Maternal, newborn, child and adolescent health

MCA highlights 2012-13: progress report

WHO's Department of Maternal, Newborn, Child and Adolescent Health


Book cover image.

Publication details

Number of pages: 48
Publication date: 2014
Languages: English
WHO reference number: WHO/FWC/MCA/14.01



This report presents highlights of the work accomplished by the WHO Department of Maternal, Newborn, Child and Adolescent Health (MCA) in 2012 and 2013. The scope and mandate of the work of the Department are broad. Through research, MCA generates new evidence to shape norms, standards and guidelines that serve to guide countries in adopting the most effective, evidence-based policies and strategies. It supports building capacity for moving towards universal access to high-quality, integrated health services, and supports the measurement of progress. Much of this work has been carried in collaboration between WHO headquarters, regional and country offices, with other departments of WHO and with partners.

The environment in which MCA works is dynamic, and progress is evident in all population groups.
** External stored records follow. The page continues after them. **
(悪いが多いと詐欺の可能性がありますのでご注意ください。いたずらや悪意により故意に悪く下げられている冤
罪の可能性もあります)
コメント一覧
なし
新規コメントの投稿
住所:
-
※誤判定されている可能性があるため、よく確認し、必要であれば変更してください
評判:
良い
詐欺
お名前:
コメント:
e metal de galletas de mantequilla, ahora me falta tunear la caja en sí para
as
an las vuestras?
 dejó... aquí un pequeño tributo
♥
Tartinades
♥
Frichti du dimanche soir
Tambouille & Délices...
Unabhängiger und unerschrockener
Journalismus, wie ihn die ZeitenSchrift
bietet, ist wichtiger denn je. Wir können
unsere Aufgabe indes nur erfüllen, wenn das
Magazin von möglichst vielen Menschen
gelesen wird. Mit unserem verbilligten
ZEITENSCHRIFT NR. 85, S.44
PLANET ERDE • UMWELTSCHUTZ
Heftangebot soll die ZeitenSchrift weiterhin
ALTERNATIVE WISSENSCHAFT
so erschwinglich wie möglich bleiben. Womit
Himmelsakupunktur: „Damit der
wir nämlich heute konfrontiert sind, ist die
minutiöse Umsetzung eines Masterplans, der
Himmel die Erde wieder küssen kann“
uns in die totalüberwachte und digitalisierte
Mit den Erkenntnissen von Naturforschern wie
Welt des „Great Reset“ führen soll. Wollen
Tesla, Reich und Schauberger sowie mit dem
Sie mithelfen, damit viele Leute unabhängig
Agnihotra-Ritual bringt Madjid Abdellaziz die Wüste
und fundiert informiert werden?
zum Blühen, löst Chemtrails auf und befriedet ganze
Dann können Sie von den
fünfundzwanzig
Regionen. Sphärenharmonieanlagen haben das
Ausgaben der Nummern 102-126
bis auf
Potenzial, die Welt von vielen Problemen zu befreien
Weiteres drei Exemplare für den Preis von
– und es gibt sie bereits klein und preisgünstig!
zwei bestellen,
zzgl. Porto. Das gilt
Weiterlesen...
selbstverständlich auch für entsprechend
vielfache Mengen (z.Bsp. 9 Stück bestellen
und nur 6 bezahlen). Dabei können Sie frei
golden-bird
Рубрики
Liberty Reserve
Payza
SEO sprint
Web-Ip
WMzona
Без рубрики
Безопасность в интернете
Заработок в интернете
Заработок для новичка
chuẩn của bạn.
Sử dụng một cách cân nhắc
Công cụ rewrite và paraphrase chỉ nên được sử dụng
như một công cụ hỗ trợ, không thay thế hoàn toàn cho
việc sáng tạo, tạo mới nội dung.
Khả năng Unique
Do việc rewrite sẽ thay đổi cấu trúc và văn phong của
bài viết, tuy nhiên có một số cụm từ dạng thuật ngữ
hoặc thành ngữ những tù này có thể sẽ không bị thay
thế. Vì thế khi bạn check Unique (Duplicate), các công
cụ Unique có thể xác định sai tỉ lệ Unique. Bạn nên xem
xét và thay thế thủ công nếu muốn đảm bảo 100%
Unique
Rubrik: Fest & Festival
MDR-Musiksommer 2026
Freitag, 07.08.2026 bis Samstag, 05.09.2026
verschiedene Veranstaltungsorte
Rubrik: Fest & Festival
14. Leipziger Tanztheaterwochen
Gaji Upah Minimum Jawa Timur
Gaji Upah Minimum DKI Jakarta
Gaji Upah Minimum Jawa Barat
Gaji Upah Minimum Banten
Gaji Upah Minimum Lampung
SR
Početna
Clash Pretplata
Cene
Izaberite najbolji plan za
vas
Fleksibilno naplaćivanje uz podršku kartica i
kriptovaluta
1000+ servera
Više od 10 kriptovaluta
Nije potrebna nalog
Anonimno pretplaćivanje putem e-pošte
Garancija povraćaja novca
The global maternal mortality ratio fell by 47% between 1990 and 2010, and the under-five mortality rate decreased by 47% between 1990 and 2012. However, this progress is not sufficient, and achieving Millennium Development Goals (MDGs) 4 and 5 is still not ensured. In 2012, 6.6 million children died before their fifth birthday. Of these, nearly three million were newborns in their first month of life. 287 000 women died due to complications of pregnancy and childbirth, and the annual 2.6 million stillbirths remain silent tragedies. The health of adolescents has attracted increased attention. First, there are many of them – often more than 20% of the population, with the proportion highest in low and middle-income countries. Second, there is a growing recognition that the health problems and health-related behaviours that arise during adolescence have important implications for adult health, and for public health in general.

Multiple global efforts are under way to accelerate progress towards reducing maternal and child mortality and improving survival. The UN Secretary-General’s Global Strategy for Women’s and Children’s Health, launched in 2010, is an unprecedented endeavour to save the lives of 16 million women and children by 2015. More recently, a number of initiatives have been initiated with aims of accelerating progress towards MDGs 4 and 5, and of ending preventable maternal and child mortality within one generation. The Child Survival Call to Action: A Promise Renewed sets out targets for reducing child mortality to 20 child deaths or less per 1000 live births by 2035. In support of this target, the integrated Global Action Plan for the Prevention and Control of Pneumonia and Diarrhoea provides directions for ending preventable child deaths due to these two diseases. Similarly, “Every Newborn: an action plan to end preventable deaths” is in development to increase attention to this age group. Finally, the Family Planning Summit in 2012 set an ambitious goal to provide an additional 120 million women, in the world’s poorest countries, with access to voluntary family planning by 2020.

While acknowledging the importance of these global initiatives as drivers for sustained action and commitment to improving maternal and child health, we are convinced that the most critical factor remains the extent to which they lead to action in countries. This is the mainstay of the work of the WHO Department of Maternal, Newborn, Child and Adolescent Health.